Levanto la mirada entre los albores del sueño
y vislumbro tu silueta inerte amarrada a mi recuerdo. 

¡Desnudo mis fuerzas en un litigio prolongado
en la agonía acérrima de tu silencio;
derramo el coraje impetuoso de este espíritu inquieto
para desgarrar tu rostro de ese imperturbable lamento
que ensordece mis sentidos hasta esclavizarlos
en un prolongado paréntesis que resulta imperecedero!

 

Agacho mi mirada entre los albores de este duelo
y camino hacia la aurora, a sabiendas que yaces en mí,
incandescente, en la estela impermeable de ese primer beso.

 

Y no te tengo… Y ya habías muerto…

 

Amor de juventud, verdad de mi existencia.
¿Por qué enlutas mi alma en la congoja de tu ausencia?

 

Un instante


Un solo instante…

Quiero romperme en tu pecho, tan sólo por un instante.
Anhelo dormir sobre tu cuerpo, tan sólo por un instante.
Saciar mi sed en tus labios, ¡nutrir a mi estómago desahuciado!
Beber en tu lecho excitado, tan sólo por un instante.

 

Deambular por tu piel desnuda, tan sólo por un instante.
¡Romper la inutilidad de mis dudas
en la caricia de tu flor incandescente, tan sólo por un instante,
y morir cual yegua malherida en el eslabón de tus deseos…,
tan sólo por un instante!

 

Un instante de tu pecho,
un instante de tu cuerpo.
¡Un instante de tus labios, de tu piel y de tu lecho!

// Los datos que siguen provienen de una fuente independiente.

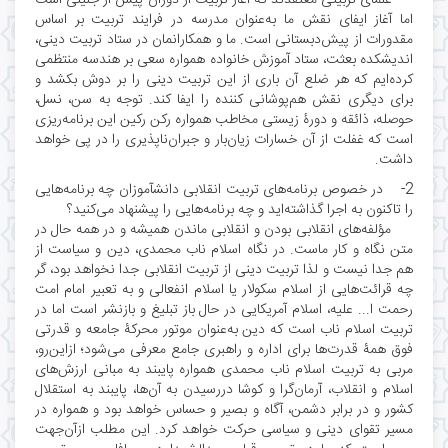
اما آغاز ایفای نقش ما به‌عنوان مدرسه در فرایند تربیت بر اساس
مقدورات از پیش‌دبستانی است. ما و همکارانمان در ستاد تربیت دینی،
اندیشکده بعثت، ستاد آموزش خانواده همواره سعی بر هندسه منتظمی
کرده‌ایم که هر ضلع آن باری از این تربیت دینی را بر دوش بکشد و
برای دیگری نقش هم‌پوشانی کننده را ایفا کند. توجه به سن، نسل،
حوصله، ذائقه و دورۀ زیستی مخاطب همواره رکن رکین این برنامه‌ریزی
است که غفلت از آن خسارات زیان‌بار و جبران‌ناپذیری را در پی خواهد
داشت.
2- در خصوص برنامه‌های تربیت انقلابی دانشآموزان چه برنامه‌هایی
را تاکنون به اجرا گذاشته‌اید و چه برنامه‌هایی را پیشنهاد می‌کنید؟
مؤلفه‌های انقلابی بودن و انقلابی ماندن همیشه و در همه حال در
متن نگاه و کار ماست. در نگاه اسلام ناب محمدی، دین و سیاست از
هم جدا نیست و لذا تربیت دینی از تربیت انقلابی جدا نخواهد بود، گر
چه قرائت‌هایی از اسلام سکولار یا اسلام انفعالی و به تعبیر امام امت
رحمت ا... علیه، اسلام آمریکایی در حال باز تبلیغ و بازنشر است اما در
تربیت اسلام ناب است که دین به‌عنوان موتور محرکۀ جامعه و قدرتی
فوق همۀ قدرت‌ها برای اداره و راهبری جامع معرفی می‌شود؛ ازاین‌رو،
مربی به تربیت اسلام ناب محمدی همواره پایبند به مبانی ارزش‌های
اسلام و انقلاب، آرمان‌گرا و کوشا دررسیدن به آن‌ها، پایبند به استقلال
کشور و در برابر دشمن، آگاه و بصیر و حساس خواهد بود و همواره در
مسیر تقوای دینی و سیاسی حرکت خواهد کرد. این مطلب ازآن‌جهت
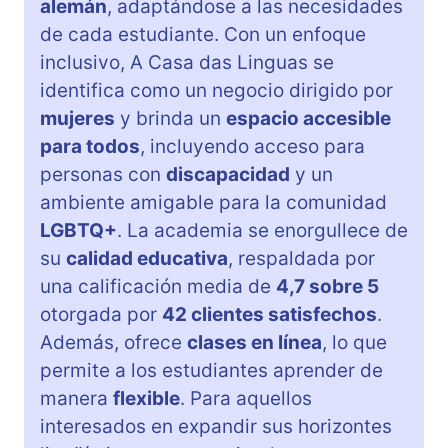
alemán
, adaptándose a las necesidades
de cada estudiante. Con un enfoque
inclusivo, A Casa das Linguas se
identifica como un negocio dirigido por
mujeres
y brinda un
espacio accesible
para todos
, incluyendo acceso para
personas con
discapacidad
y un
ambiente amigable para la comunidad
LGBTQ+
. La academia se enorgullece de
su
calidad educativa
, respaldada por
una calificación media de
4,7 sobre 5
otorgada por
42 clientes satisfechos
.
Además, ofrece
clases en línea
, lo que
permite a los estudiantes aprender de
manera
flexible
. Para aquellos
interesados en expandir sus horizontes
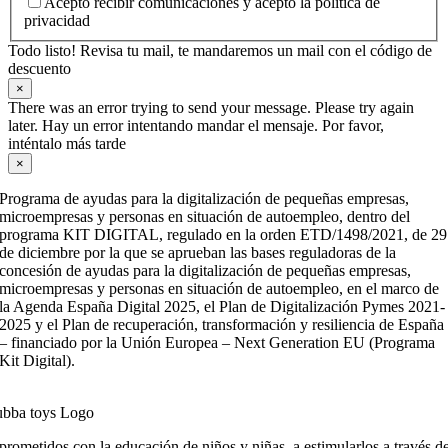
Acepto recibir comunicaciones y acepto la política de
privacidad
Todo listo! Revisa tu mail, te mandaremos un mail con el código de
descuento
×
There was an error trying to send your message. Please try again
later. Hay un error intentando mandar el mensaje. Por favor,
inténtalo más tarde
×
Programa de ayudas para la digitalización de pequeñas empresas,
microempresas y personas en situación de autoempleo, dentro del
programa KIT DIGITAL, regulado en la orden ETD/1498/2021, de 29
de diciembre por la que se aprueban las bases reguladoras de la
concesión de ayudas para la digitalización de pequeñas empresas,
microempresas y personas en situación de autoempleo, en el marco de
la Agenda España Digital 2025, el Plan de Digitalización Pymes 2021-
2025 y el Plan de recuperación, transformación y resiliencia de España
– financiado por la Unión Europea – Next Generation EU (Programa
Kit Digital).
ometidos con la educación de niños y niñas, a estimularlos a través de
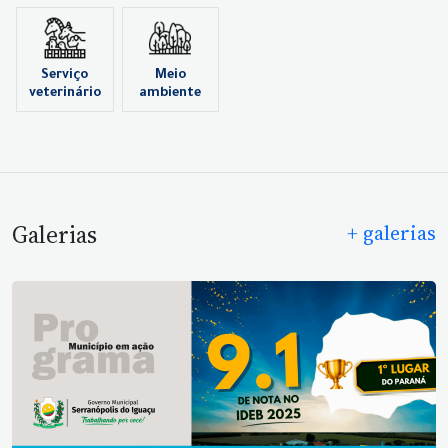
Serviço
Meio
veterinário
ambiente
Galerias
+ galerias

Un instante de ti… tan sólo eso.

 

Destellos sombríos


El amanecer emite de nuevo el aullido del quebranto
mientras que tu audacia cobra intensidad entre la desnudez de mis brazos.

Desde el balcón de un nuevo horizonte imaginario
se nutren nuevas ilusiones emergentes del incipiente soslayo
que desemboca, atropelladamente, en la impía del engaño.

 

Mis ojos atrapan vestigios de destellos sombríos
de un paisaje uniforme, imbatible al desapacible maltrato
que la suspicacia de tus ojos morenos tentaron a ciegas
en la tenacidad de un recuerdo ya olvidado.

 

¡Ruge la vida entre el sabor de este abrazo!

 

Huye cobarde la sombra de tu advenimiento temprano
suspendida, tan sólo, en un verso enamorado.